Clintons can't hide Chelsea from press now

February 08, 1999|By Jack W. Germond and Jules Witcover

WASHINGTON -- It is easy to pick out the inconsistencies in the Clintons' expression of concern about their daughter Chelsea's becoming the center of press attention.

The president and first lady have been given high marks for the special efforts they have made to protect the privacy of their daughter. From all accounts, Chelsea has been an outstanding student with many friends and an active social life.

No one would argue that she has had a normal childhood. Most kids don't have Secret Service details following them around. But Chelsea's parents have made a determined effort to make her life as normal as possible for the child of a president.

So it may seem understandable that the Clintons are offended at a People magazine cover story about how Chelsea has been dealing with the crisis of her father's impeachment.

But in other times, candidate Clinton and his wife Hillary were not averse to Chelsea being part of a family picture on another People magazine cover. That was dynamite politics. So complaining now seems selective, at best, and perhaps politically manipulative. There is clearly a lot of popular sympathy for the wife and daughter of a president caught in a sex scandal.

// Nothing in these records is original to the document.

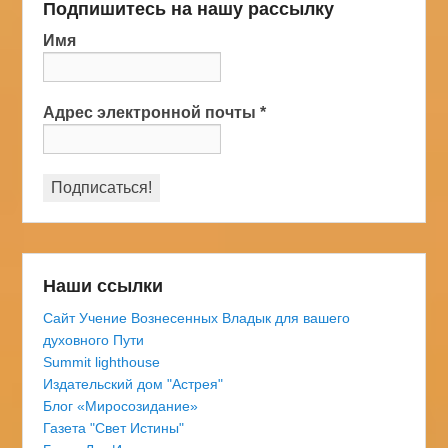
Подпишитесь на нашу рассылку
Имя
Адрес электронной почты
*
Наши ссылки
Сайт Учение Вознесенных Владык для вашего
духовного Пути
Summit lighthouse
Издательский дом "Астрея"
Блог «Миросозидание»
Газета "Свет Истины"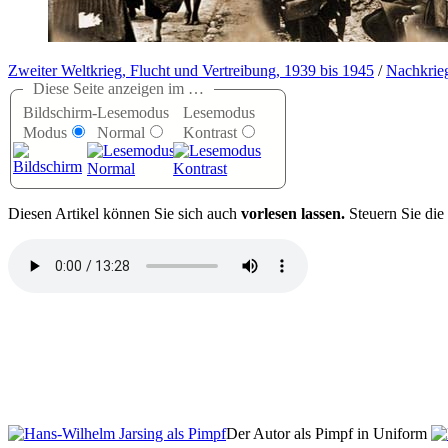
Zweiter Weltkrieg, Flucht und Vertreibung, 1939 bis 1945
/
Nachkrieg
Diese Seite anzeigen im …
Bildschirm-
Lesemodus
Lesemodus
Modus
Normal
Kontrast
D
iesen Artikel können Sie sich auch
vorlesen lassen.
Steuern Sie die
Der Autor als Pimpf in Uniform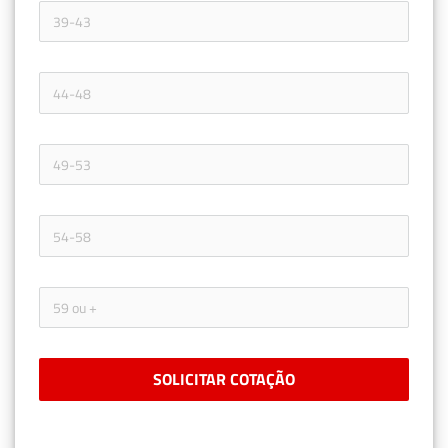
SOLICITAR COTAÇÃO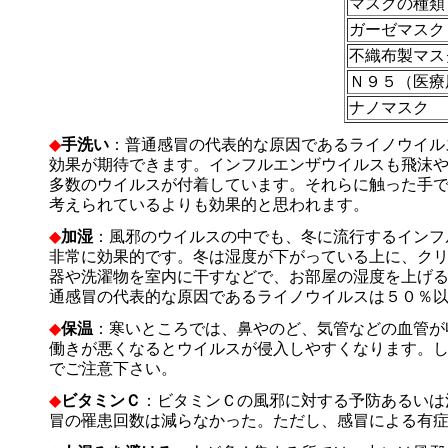
マスクの種類
ガーゼマスク
不織布製マス
Ｎ９５（医療
ナノマスク
◆
手洗い
：普通感冒の代表的な原因であるライノウイル
効果が期待できます。インフルエンザウイルスも飛沫
多数のウイルスが付着しています。それらに触った手
考えられているよりも効果的と思われます。
◆
加湿
：風邪のウイルスの中でも、冬に流行するインフ
非常に効果的です。冬は湿度が下がっている上に、ク
器や洗濯物を室内に干すなどで、お部屋の湿度を上げ
通感冒の代表的な原因であるライノウイルスは５０％
◆
保温
：寒いところでは、鼻やのど、気管などの血管が
働きが悪くなるとウイルスが侵入しやすくなります。
でご注意下さい。
◆
ビタミンＣ
：ビタミンＣの風邪に対する予防あるいは
冒の罹患回数は減らなかった。ただし、感冒による有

And there is very little sympathy for the press.

It also can be argued that if the president was so concerned about his daughter, he shouldn't have become involved with Monica Lewinsky. But that is an argument that has nothing to do with reality. And surely no one would contend that the daughter should be punished for the father's thoughtlessness.

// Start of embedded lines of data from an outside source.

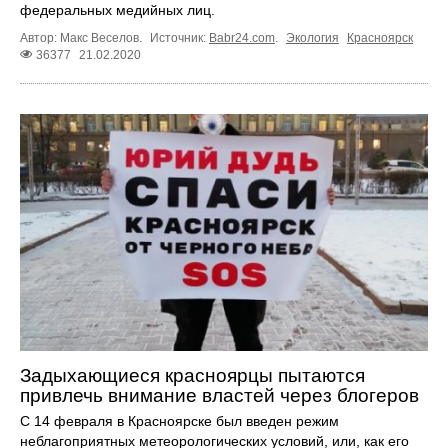
федеральных медийных лиц.
Автор: Макс Веселов.
Источник:
Babr24.com
.
Экология
Красноярск
36377
21.02.2020
Задыхающиеся красноярцы пытаются
привлечь внимание властей через блогеров
С 14 февраля в Красноярске был введен режим
неблагоприятных метеорологических условий, или, как его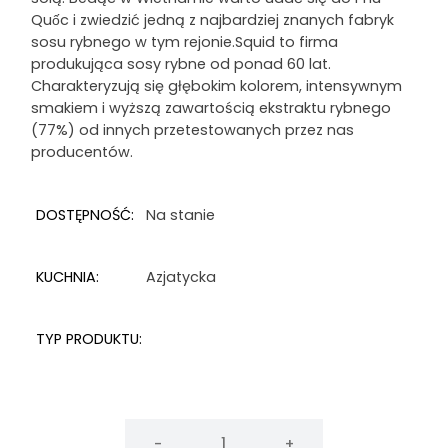
Quốc i zwiedzić jedną z najbardziej znanych fabryk
sosu rybnego w tym rejonie.Squid to firma
produkująca sosy rybne od ponad 60 lat.
Charakteryzują się głębokim kolorem, intensywnym
smakiem i wyższą zawartością ekstraktu rybnego
(77%) od innych przetestowanych przez nas
producentów.
DOSTĘPNOŚĆ:
Na stanie
KUCHNIA:
Azjatycka
TYP PRODUKTU:
ilość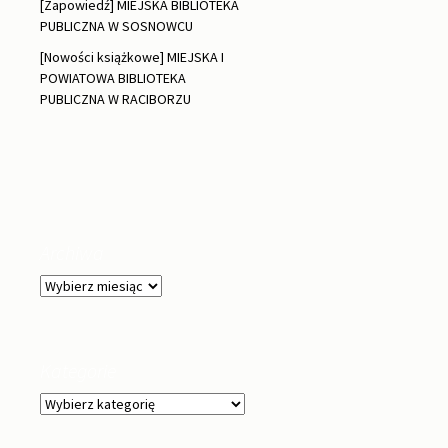
[Zapowiedź] MIEJSKA BIBLIOTEKA
PUBLICZNA W SOSNOWCU
[Nowości książkowe] MIEJSKA I
POWIATOWA BIBLIOTEKA
PUBLICZNA W RACIBORZU
Archiwa
Archiwa
Kategorie
Kategorie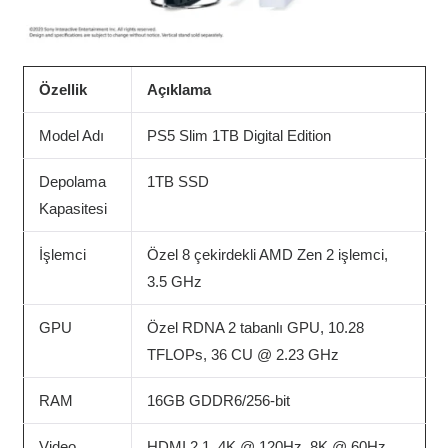
Özellik
Açıklama
Model Adı
PS5 Slim 1TB Digital Edition
Depolama
1TB SSD
Kapasitesi
İşlemci
Özel 8 çekirdekli AMD Zen 2 işlemci,
3.5 GHz
GPU
Özel RDNA 2 tabanlı GPU, 10.28
TFLOPs, 36 CU @ 2.23 GHz
RAM
16GB GDDR6/256-bit
Video
HDMI 2.1, 4K @ 120Hz, 8K @ 60Hz,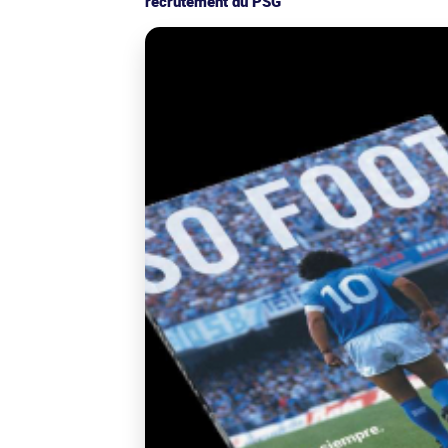
recrutement du PSG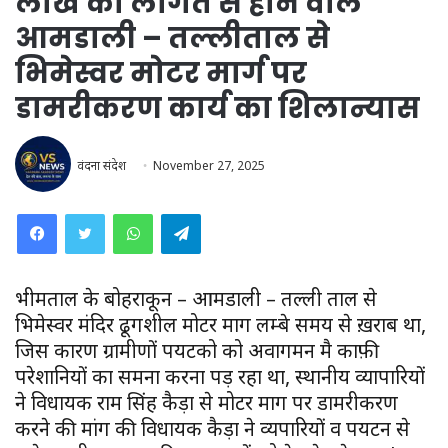
लाख की लागत से होने वाले
आमडाली – तल्लीताल से
भिमेस्वर मोटर मार्ग पर
डामरीकरण कार्य का शिलान्यास
वंदना संदेश
November 27, 2025
WhatsApp
Telegram
भीमताल के बोहराकून – आमडाली – तल्ली ताल से
भिमेस्वर मंदिर ढूगशील मोटर मार्ग लम्बे समय से ख़राब था,
जिस कारण ग्रामीणों पर्यटको को अवागमन मै काफ़ी
परेशानियों का समना करना पड़ रहा था, स्थानीय व्यापारियों
ने विधायक राम सिंह कैड़ा से मोटर मार्ग पर डामरीकरण
करने की मांग की विधायक कैड़ा ने व्यपारियों व पर्यटन से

The editors of People didn't have to use these rationalizations, however. They argued that Chelsea is now a de facto adult and as such subject to the press scrutiny that is turned on any celebrity in our society today. There is clearly intense interest in how this young woman has handled the family and national crisis occasioned by her father's behavior.

In other words, a story about the Clinton women is a natural to sell magazines. Indeed, it is quite likely that the Clintons' public complaint about the article will stimulate even higher newsstand sales than otherwise would have been recorded, generating more public interest in her.

If that happens, the White House complaint about People may prove to be counterproductive, although the Clintons clearly hoped it could give pause to other elements of the press.

There already have been countless articles in magazines and newspapers about how Mrs. Clinton has been "coping" with the humiliation of her husband. In a situation like this, the victimized wife is always a focus of interest, and the first lady has dealt with it well.

There is, however, a significant difference between Mrs. Clinton and Chelsea that the press should consider in weighing their right to privacy. Mrs. Clinton is a volunteer, married to the man, for better or for worse. Chelsea has been a child whose life has been controlled by her parents. She is in no way responsible for the situation in which she has been placed.

The bottom line is that Chelsea Clinton is a young woman whose right to privacy has not been surrendered in its entirety by her father's gross behavior. But the Clintons can't justify trying to stifle stories they used to welcome.

Jack W. Germond and Jules Witcover write from the Washington Bureau.